◆ **Document layout detection data**
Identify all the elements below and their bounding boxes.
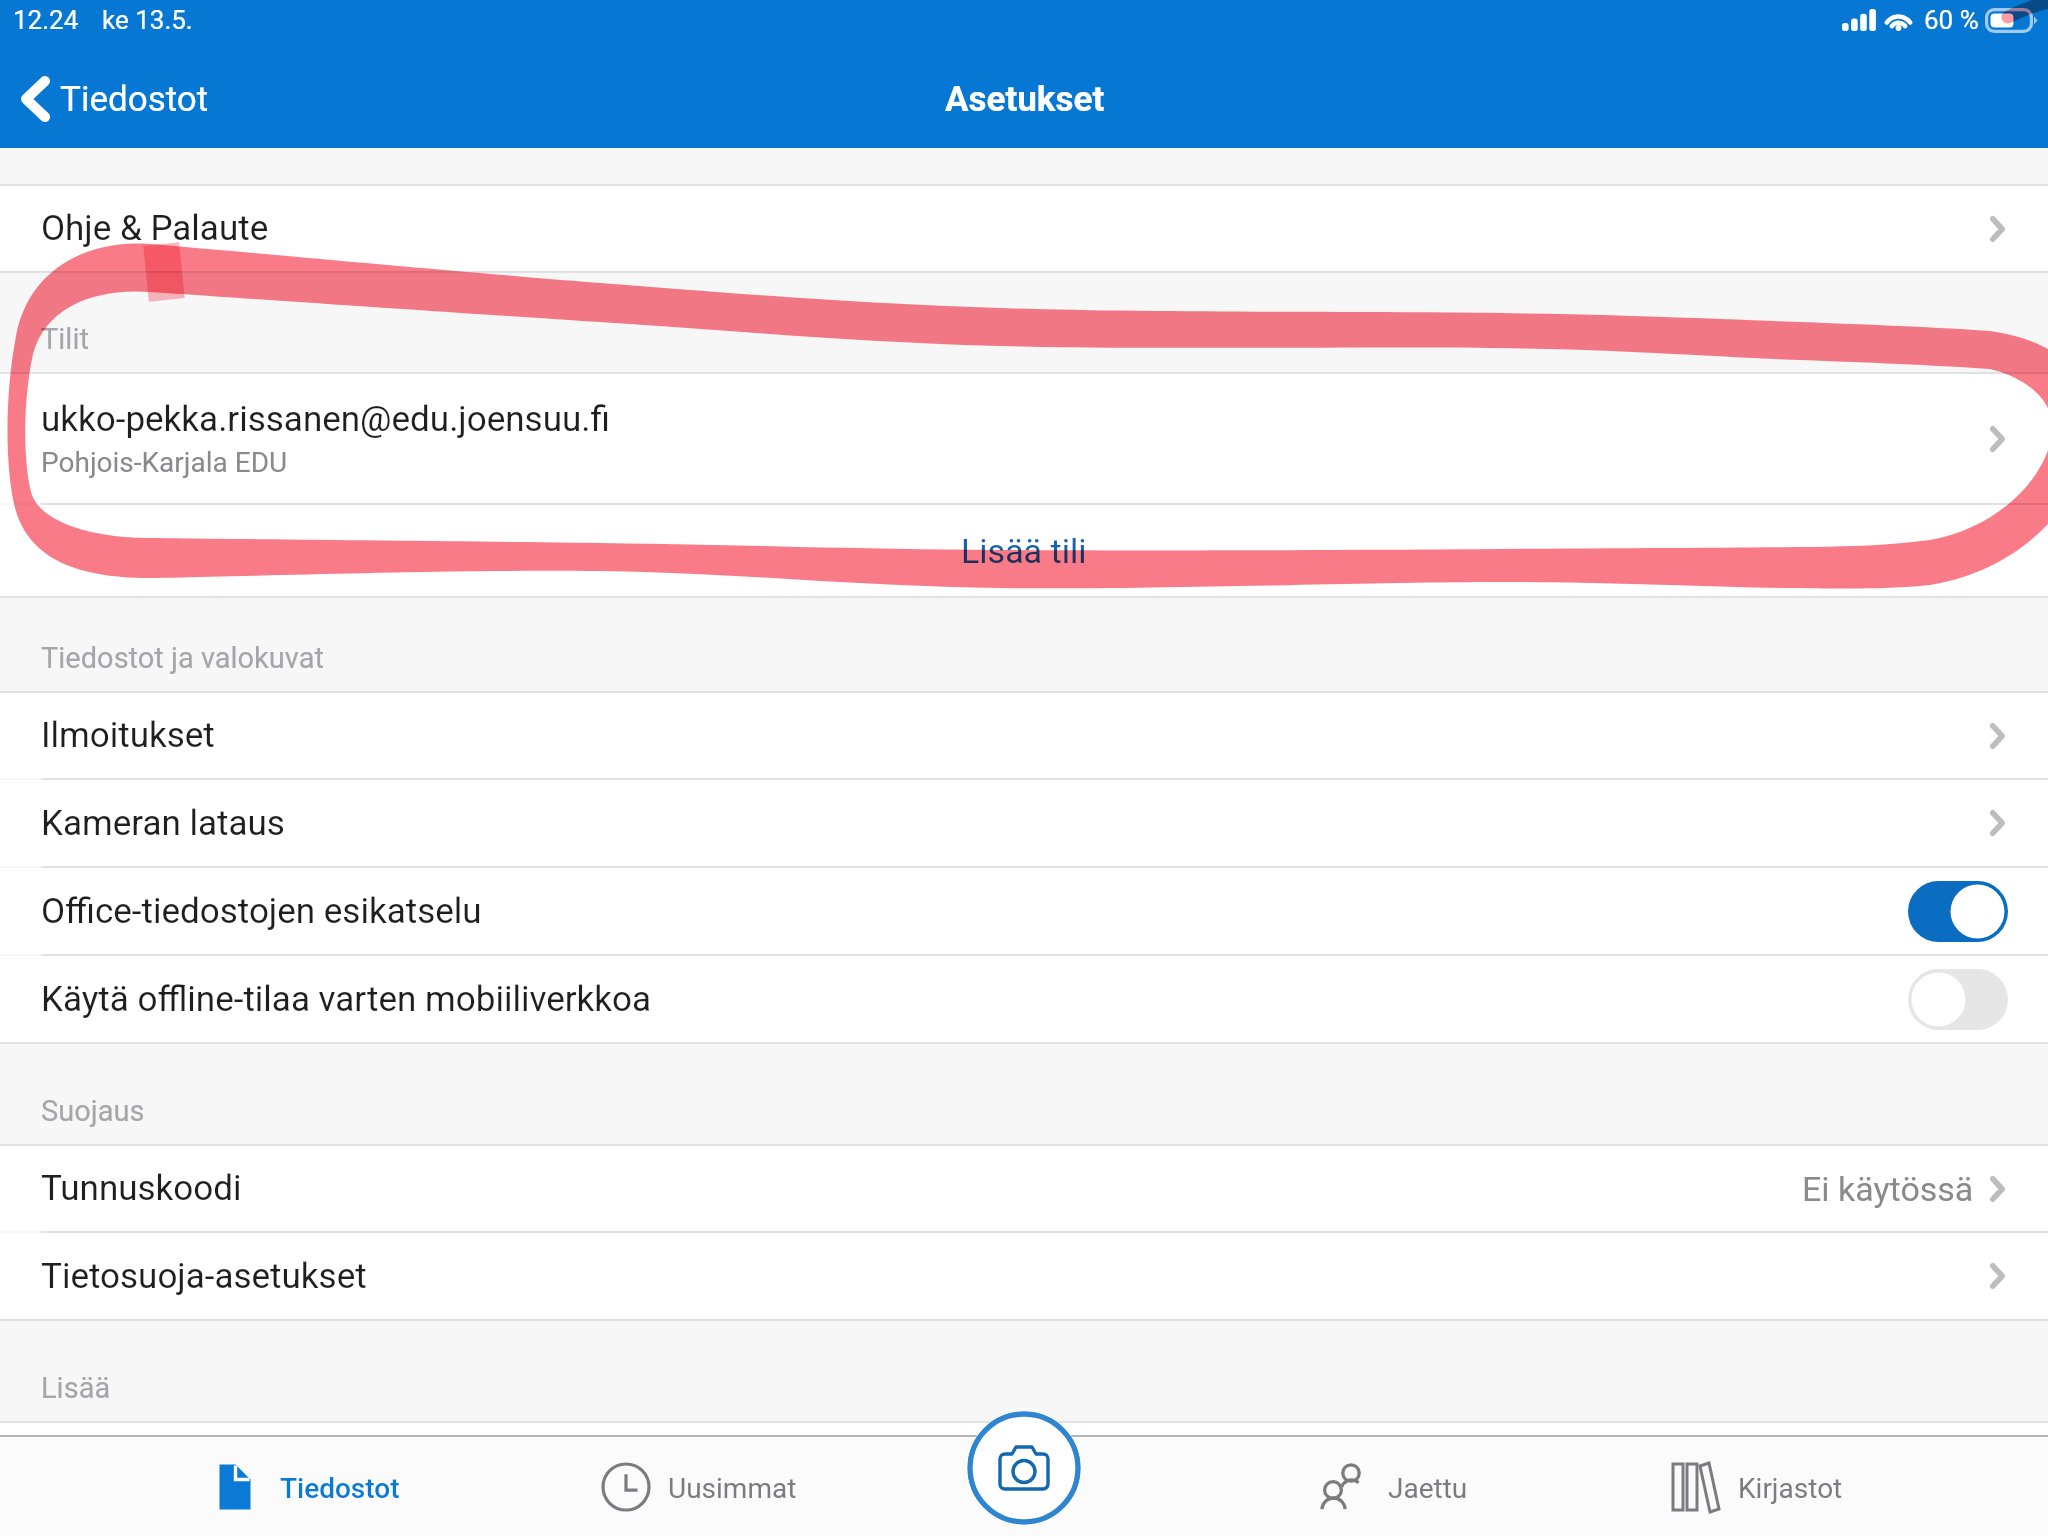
button[interactable]: Käytä offline-tilaa varten mobiiliverkko… — [0, 956, 2048, 1042]
staticText: Tunnuskoodi — [41, 1168, 242, 1209]
button[interactable]: Ohje & Palaute — [0, 186, 2048, 271]
staticText: Tiedostot ja valokuvat — [41, 641, 324, 675]
button[interactable]: Tunnuskoodi — [0, 1146, 2048, 1231]
button[interactable]: Lisää tili — [0, 505, 2048, 596]
staticText: Suojaus — [41, 1094, 145, 1128]
button[interactable]: Kirjastot — [1657, 1435, 1870, 1536]
staticText: Office-tiedostojen esikatselu — [41, 891, 482, 932]
staticText: Ei käytössä — [1802, 1169, 1974, 1209]
staticText: Asetukset — [945, 79, 1105, 120]
button[interactable]: Camera — [967, 1411, 1081, 1525]
button[interactable]: Uusimmat — [588, 1435, 800, 1536]
button[interactable]: Kameran lataus — [0, 780, 2048, 866]
staticText: ukko-pekka.rissanen@edu.joensuu.fi — [41, 399, 610, 440]
staticText: Tilit — [41, 322, 89, 356]
button[interactable]: Tiedostot — [197, 1435, 412, 1536]
staticText: Käytä offline-tilaa varten mobiiliverkko… — [41, 979, 652, 1020]
staticText: Jaettu — [1388, 1472, 1468, 1505]
staticText: Tiedostot — [280, 1472, 400, 1505]
button[interactable]: ukko-pekka.rissanen@edu.joensuu.fi — [0, 374, 2048, 503]
button[interactable]: Ilmoitukset — [0, 693, 2048, 778]
staticText: Kirjastot — [1738, 1472, 1843, 1505]
staticText: 60 % — [1924, 5, 1979, 35]
staticText: Lisää tili — [961, 531, 1087, 571]
button[interactable]: Jaettu — [1302, 1435, 1520, 1536]
button[interactable]: Back to Tiedostot — [0, 67, 225, 131]
staticText: Kameran lataus — [41, 803, 285, 844]
staticText: Ilmoitukset — [41, 715, 215, 756]
staticText: ke 13.5. — [102, 5, 193, 35]
staticText: Tiedostot — [60, 79, 209, 120]
staticText: Pohjois-Karjala EDU — [41, 446, 288, 479]
button[interactable]: Office-tiedostojen esikatselu — [0, 868, 2048, 954]
staticText: 12.24 — [13, 5, 79, 35]
staticText: Tietosuoja-asetukset — [41, 1256, 367, 1297]
staticText: Lisää — [41, 1371, 111, 1405]
button[interactable]: Tietosuoja-asetukset — [0, 1233, 2048, 1319]
staticText: Ohje & Palaute — [41, 208, 269, 249]
staticText: Uusimmat — [668, 1472, 797, 1505]
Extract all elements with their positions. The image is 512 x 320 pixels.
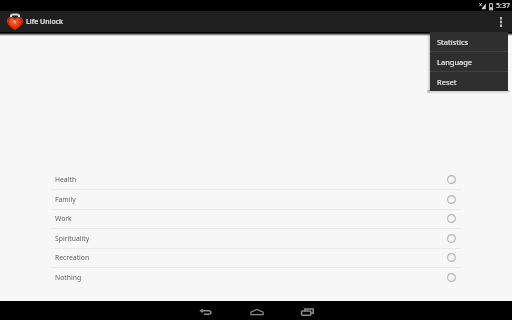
button[interactable]: More options [490,11,512,32]
button[interactable]: Back [180,301,231,320]
button[interactable]: Reset [430,72,508,91]
button[interactable]: Statistics [430,32,508,51]
staticText: Reset [437,77,457,87]
button[interactable]: Spirituality [51,229,461,249]
staticText: Language [437,57,473,67]
button[interactable]: Recreation [51,249,461,268]
staticText: Recreation [55,253,447,262]
staticText: Life Unlock [26,17,64,27]
staticText: Health [55,175,447,184]
staticText: Family [55,195,447,204]
button[interactable]: Recent apps [282,301,333,320]
button[interactable]: Home [231,301,282,320]
staticText: Work [55,214,447,223]
staticText: Nothing [55,273,447,282]
staticText: 5:37 [496,1,510,11]
button[interactable]: Nothing [51,268,461,288]
staticText: Spirituality [55,234,447,243]
button[interactable]: Language [430,52,508,71]
button[interactable]: Work [51,210,461,229]
button[interactable]: Health [51,171,461,190]
staticText: Statistics [437,37,469,47]
button[interactable]: Family [51,190,461,210]
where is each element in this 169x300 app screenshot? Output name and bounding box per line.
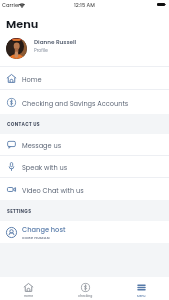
button[interactable]: Checking — [57, 277, 113, 300]
staticText: CONTACT US — [7, 121, 40, 127]
button[interactable]: Video Chat with us — [0, 178, 169, 200]
staticText: CORE HUMAN — [22, 235, 50, 240]
button[interactable]: Message us — [0, 134, 169, 155]
staticText: Menu — [137, 294, 146, 298]
staticText: SETTINGS — [7, 208, 32, 214]
staticText: Dianne Russell — [34, 38, 77, 46]
staticText: Home — [24, 294, 33, 298]
staticText: Speak with us — [22, 163, 68, 172]
button[interactable]: Speak with us — [0, 156, 169, 177]
staticText: Menu — [6, 16, 39, 32]
staticText: Home — [22, 75, 42, 84]
button[interactable]: Checking and Savings Accounts — [0, 90, 169, 114]
button[interactable]: Home — [0, 67, 169, 89]
button[interactable]: Change host — [0, 221, 169, 243]
staticText: Carrier — [2, 2, 21, 9]
button[interactable]: Dianne Russell — [0, 34, 169, 66]
staticText: Video Chat with us — [22, 186, 84, 195]
button[interactable]: Menu — [113, 277, 169, 300]
staticText: 12:15 AM — [74, 2, 95, 9]
staticText: Profile — [34, 47, 48, 53]
button[interactable]: Home — [0, 277, 57, 300]
staticText: Message us — [22, 141, 62, 150]
staticText: Checking and Savings Accounts — [22, 99, 129, 108]
staticText: Checking — [78, 294, 93, 298]
staticText: Change host — [22, 225, 66, 234]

◆ **What is expected**
For the string "lataus", search the preceding data and copy every line that includes it.

◆ **Answer to this exercise**
button[interactable]: Kameran lataus — [0, 780, 2048, 866]
staticText: Kameran lataus — [41, 803, 285, 844]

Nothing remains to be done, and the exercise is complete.